Consider the function $f(x) = \mathrm{e}^{-1/x^2}$ on the reals. Although not defined at zero, it clearly has a limit at zero and that limit is zero. Now look at its derivatives: $$f'(x) = \frac{2}{x^3} f(x)$$ $$f''(x) = \frac{4-6x^2}{x^6} f(x)$$ $$f'''(x) = \frac{8-36x^2+24x^4}{x^9} f(x)$$ and so on, with the exponential overwhelming the rational function as we take limits at zero. We find, in fact, that this limiting process gives us zeroes for every derivative at zero.
Is this the zero function? No. Therefore, its power series expansion is not faithful at zero.
Why? Take a step back and look at the complex plane and notice the essential singularities pressed up against the real line at zero and discover that I "cheated" by taking limits at zero. In the reals, the limits exist, but in the complexes they do not.
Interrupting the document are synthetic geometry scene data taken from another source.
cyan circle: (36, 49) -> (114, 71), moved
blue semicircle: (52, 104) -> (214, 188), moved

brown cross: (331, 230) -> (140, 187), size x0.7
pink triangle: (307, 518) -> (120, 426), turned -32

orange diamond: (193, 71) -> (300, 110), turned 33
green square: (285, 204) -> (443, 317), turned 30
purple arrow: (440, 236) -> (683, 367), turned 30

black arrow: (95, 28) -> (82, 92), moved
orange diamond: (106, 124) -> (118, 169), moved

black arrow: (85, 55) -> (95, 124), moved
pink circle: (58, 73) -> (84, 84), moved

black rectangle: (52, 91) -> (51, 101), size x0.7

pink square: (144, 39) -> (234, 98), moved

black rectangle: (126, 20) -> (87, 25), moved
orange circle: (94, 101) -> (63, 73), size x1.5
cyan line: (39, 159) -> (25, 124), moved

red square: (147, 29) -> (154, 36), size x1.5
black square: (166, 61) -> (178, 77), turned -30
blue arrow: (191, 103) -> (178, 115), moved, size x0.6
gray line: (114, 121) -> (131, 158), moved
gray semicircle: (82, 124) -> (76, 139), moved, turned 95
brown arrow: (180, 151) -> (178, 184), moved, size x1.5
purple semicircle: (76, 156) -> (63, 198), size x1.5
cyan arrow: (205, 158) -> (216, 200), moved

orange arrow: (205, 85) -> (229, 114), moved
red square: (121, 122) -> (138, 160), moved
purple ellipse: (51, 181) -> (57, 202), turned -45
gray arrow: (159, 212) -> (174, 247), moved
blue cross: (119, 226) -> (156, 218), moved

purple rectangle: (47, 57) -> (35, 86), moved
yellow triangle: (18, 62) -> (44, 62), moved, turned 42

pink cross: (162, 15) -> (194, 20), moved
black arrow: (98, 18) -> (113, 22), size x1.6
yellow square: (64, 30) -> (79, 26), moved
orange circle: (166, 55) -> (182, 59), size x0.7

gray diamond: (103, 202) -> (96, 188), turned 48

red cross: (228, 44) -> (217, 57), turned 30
In short, the real line can be blind to essential features of functions. (Especially if the person posing functions to investigate is aware of this deficiency.) However, having looked at a neighborhood in the complexes, there is nothing left to know since there is nowhere for a feature to hide.


(I spent some time trying to clean up what amounts to random moire pattern in the center of the argument plot. The best I could manage follows, but is misleading about the violent flailing of the complex angle near the origin.)

(What we should really be seeing is infinitely many thinner and thinner strips as we get closer to the origin. Of course, the strips are already one pixel wide in the given image -- if we attempt to thin them further, all we render is a continuous blob of contour lines.)